WHAT IS REQUIRED:
From the top of the entries, reproduce each line exactly, stopping after the line that contains "Skriv en kommentar". Omit pictures.

BEGIN INFORMATION GIVEN

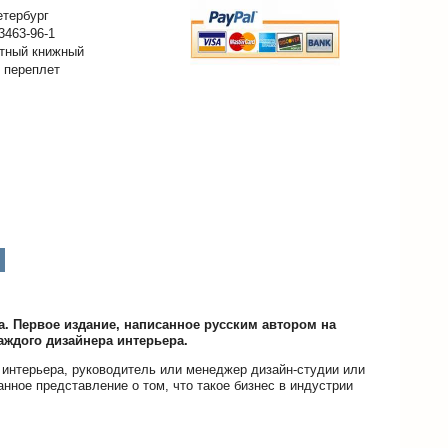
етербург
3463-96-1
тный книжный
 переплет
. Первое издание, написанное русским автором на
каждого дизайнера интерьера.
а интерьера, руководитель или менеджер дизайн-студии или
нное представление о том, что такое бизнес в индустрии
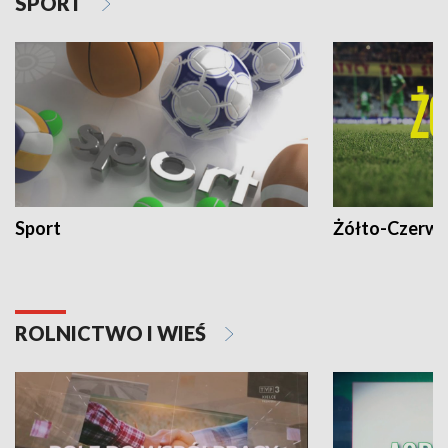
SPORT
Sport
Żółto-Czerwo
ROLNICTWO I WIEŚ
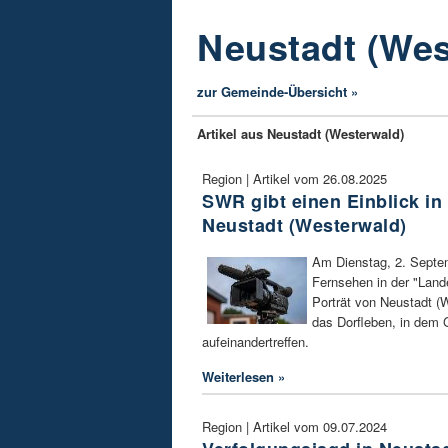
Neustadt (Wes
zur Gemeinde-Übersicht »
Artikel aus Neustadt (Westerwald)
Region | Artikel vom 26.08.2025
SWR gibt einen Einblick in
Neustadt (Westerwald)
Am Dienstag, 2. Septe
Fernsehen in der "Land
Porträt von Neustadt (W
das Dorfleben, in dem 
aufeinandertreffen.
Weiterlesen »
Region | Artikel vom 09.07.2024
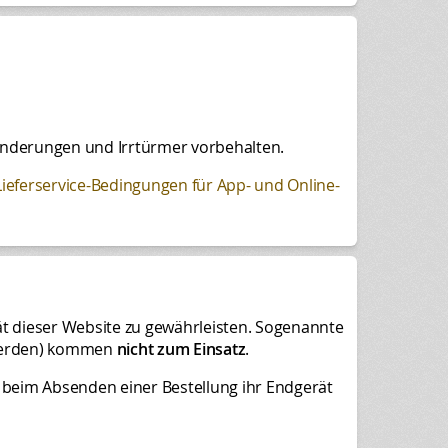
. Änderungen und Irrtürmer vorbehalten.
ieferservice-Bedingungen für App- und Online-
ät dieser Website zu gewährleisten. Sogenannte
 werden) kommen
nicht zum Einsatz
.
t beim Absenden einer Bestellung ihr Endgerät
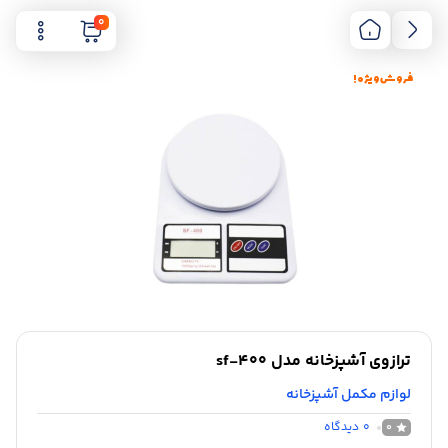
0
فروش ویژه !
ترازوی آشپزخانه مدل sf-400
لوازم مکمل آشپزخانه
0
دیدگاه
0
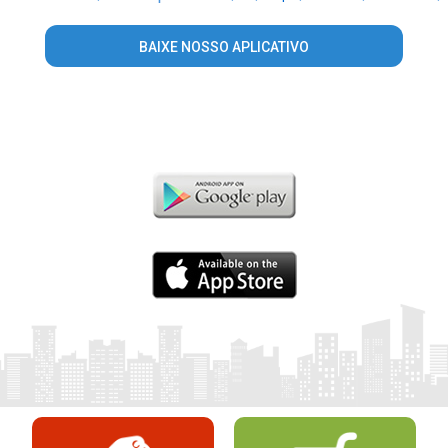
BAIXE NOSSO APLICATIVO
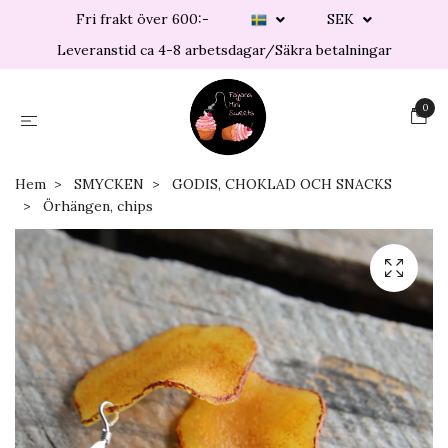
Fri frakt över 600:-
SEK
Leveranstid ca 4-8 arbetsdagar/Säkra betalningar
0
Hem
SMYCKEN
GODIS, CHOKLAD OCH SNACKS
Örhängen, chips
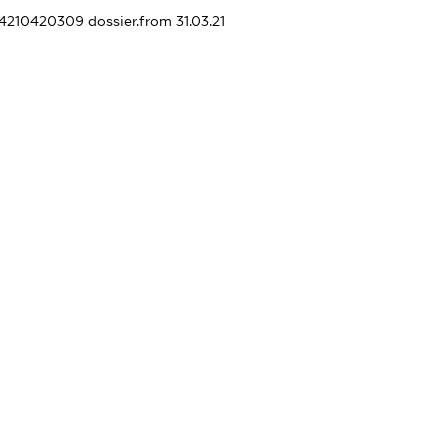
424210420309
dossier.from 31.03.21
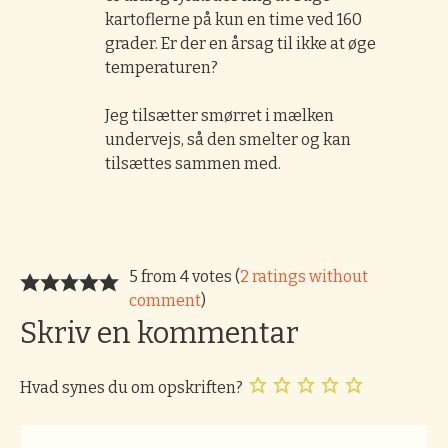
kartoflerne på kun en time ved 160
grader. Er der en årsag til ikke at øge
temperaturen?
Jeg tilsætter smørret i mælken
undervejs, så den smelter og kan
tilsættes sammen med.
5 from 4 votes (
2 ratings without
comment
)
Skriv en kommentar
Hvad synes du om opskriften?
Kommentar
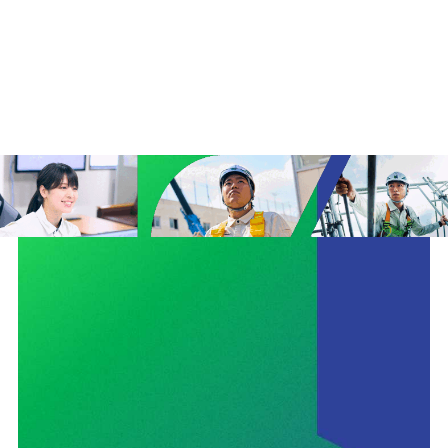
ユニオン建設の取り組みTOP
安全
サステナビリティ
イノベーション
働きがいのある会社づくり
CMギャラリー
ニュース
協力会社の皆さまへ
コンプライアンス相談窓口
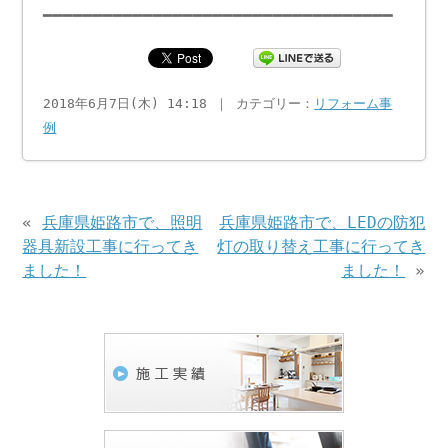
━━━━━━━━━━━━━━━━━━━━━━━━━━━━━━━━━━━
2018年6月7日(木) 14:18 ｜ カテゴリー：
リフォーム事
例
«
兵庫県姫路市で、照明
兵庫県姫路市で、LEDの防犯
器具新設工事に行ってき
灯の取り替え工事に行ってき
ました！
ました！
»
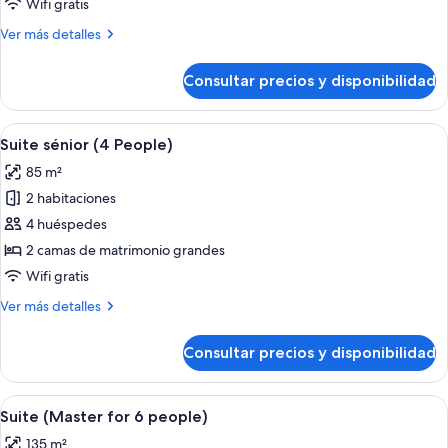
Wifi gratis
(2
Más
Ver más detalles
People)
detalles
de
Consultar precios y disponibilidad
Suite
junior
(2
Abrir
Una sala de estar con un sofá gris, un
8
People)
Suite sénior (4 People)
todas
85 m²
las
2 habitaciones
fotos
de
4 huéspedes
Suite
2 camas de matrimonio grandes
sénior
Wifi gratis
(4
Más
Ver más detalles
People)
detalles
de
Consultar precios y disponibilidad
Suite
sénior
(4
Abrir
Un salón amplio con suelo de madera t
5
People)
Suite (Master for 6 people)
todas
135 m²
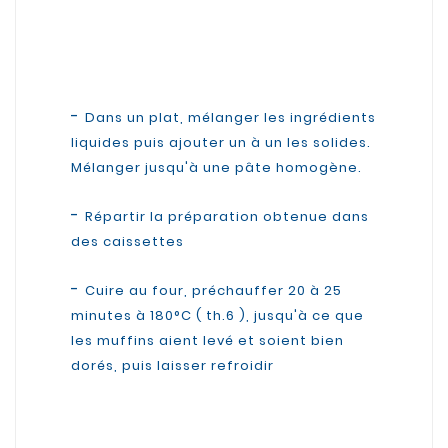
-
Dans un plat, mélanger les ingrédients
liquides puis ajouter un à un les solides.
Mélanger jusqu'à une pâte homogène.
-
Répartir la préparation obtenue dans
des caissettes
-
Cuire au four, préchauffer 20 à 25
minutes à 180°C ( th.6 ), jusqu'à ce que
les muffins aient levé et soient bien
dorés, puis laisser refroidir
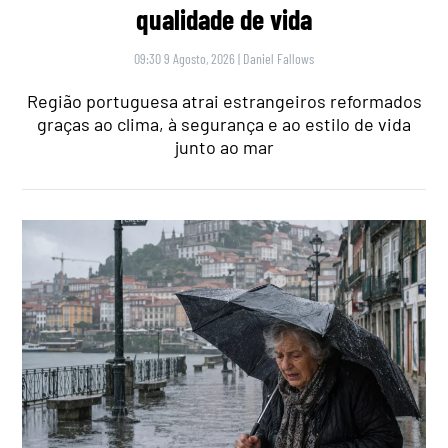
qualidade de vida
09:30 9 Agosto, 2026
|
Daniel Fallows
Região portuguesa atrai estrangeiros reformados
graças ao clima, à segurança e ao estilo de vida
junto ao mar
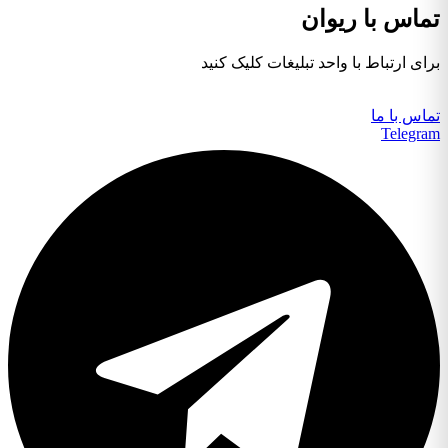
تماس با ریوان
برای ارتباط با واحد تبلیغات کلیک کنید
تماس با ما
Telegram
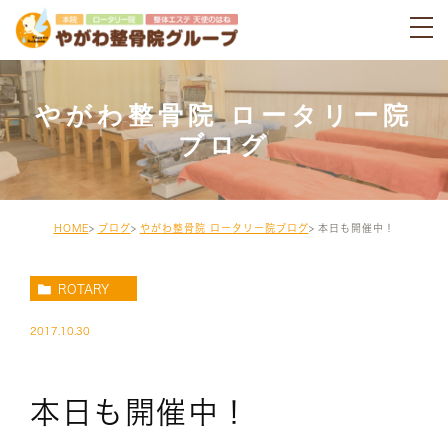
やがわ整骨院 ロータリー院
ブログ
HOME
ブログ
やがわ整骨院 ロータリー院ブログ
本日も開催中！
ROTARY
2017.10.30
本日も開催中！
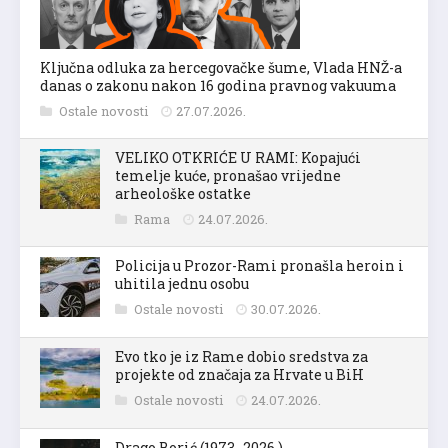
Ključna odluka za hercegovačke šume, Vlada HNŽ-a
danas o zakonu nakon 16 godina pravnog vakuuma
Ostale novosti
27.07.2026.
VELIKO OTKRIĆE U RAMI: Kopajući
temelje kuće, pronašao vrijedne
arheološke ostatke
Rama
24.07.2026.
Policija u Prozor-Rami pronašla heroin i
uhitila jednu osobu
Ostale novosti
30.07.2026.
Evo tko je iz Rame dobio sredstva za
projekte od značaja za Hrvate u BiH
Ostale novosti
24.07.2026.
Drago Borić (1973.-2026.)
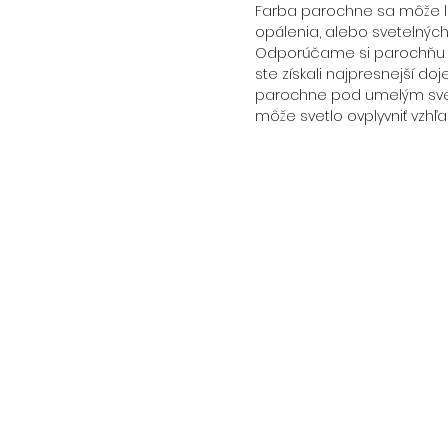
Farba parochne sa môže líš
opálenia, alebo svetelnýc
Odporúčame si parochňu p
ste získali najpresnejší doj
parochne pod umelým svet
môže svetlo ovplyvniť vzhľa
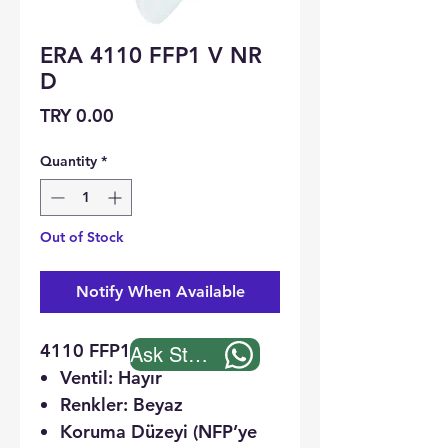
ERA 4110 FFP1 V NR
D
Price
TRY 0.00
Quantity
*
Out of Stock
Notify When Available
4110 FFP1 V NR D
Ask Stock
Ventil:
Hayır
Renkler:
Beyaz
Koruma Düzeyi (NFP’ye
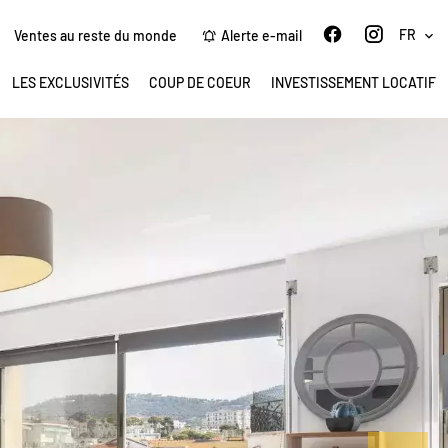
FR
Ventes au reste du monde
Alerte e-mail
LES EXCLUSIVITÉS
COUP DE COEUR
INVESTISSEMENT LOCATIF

END INFORMATION GIVEN

YOUR SOLUTION:
етербург
3463-96-1
тный книжный
 переплет
. Первое издание, написанное русским автором на
каждого дизайнера интерьера.
а интерьера, руководитель или менеджер дизайн-студии или
нное представление о том, что такое бизнес в индустрии
SPORT
Sport
Żółto-Czerwo
ROLNICTWO I WIEŚ
Neustadt (Wes
zur Gemeinde-Übersicht »
Artikel aus Neustadt (Westerwald)
Region | Artikel vom 26.08.2025
SWR gibt einen Einblick in
Neustadt (Westerwald)
Am Dienstag, 2. Septe
Fernsehen in der "Land
Porträt von Neustadt (W
das Dorfleben, in dem 
aufeinandertreffen.
Weiterlesen »
Region | Artikel vom 09.07.2024
. Änderungen und Irrtürmer vorbehalten.
ieferservice-Bedingungen für App- und Online-
ät dieser Website zu gewährleisten. Sogenannte
 werden) kommen
nicht zum Einsatz
.
t beim Absenden einer Bestellung ihr Endgerät
0
فروش ویژه !
ترازوی آشپزخانه مدل sf-400
لوازم مکمل آشپزخانه
0
دیدگاه
0
BAIXE NOSSO APLICATIVO
Fri frakt över 600:-
SEK
Leveranstid ca 4-8 arbetsdagar/Säkra betalningar
0
Hem
SMYCKEN
GODIS, CHOKLAD OCH SNACKS
Örhängen, chips
424210420309
dossier.from 31.03.21
kartoflerne på kun en time ved 160
grader. Er der en årsag til ikke at øge
temperaturen?
Jeg tilsætter smørret i mælken
undervejs, så den smelter og kan
tilsættes sammen med.
5 from 4 votes (
2 ratings without
comment
)
Skriv en kommentar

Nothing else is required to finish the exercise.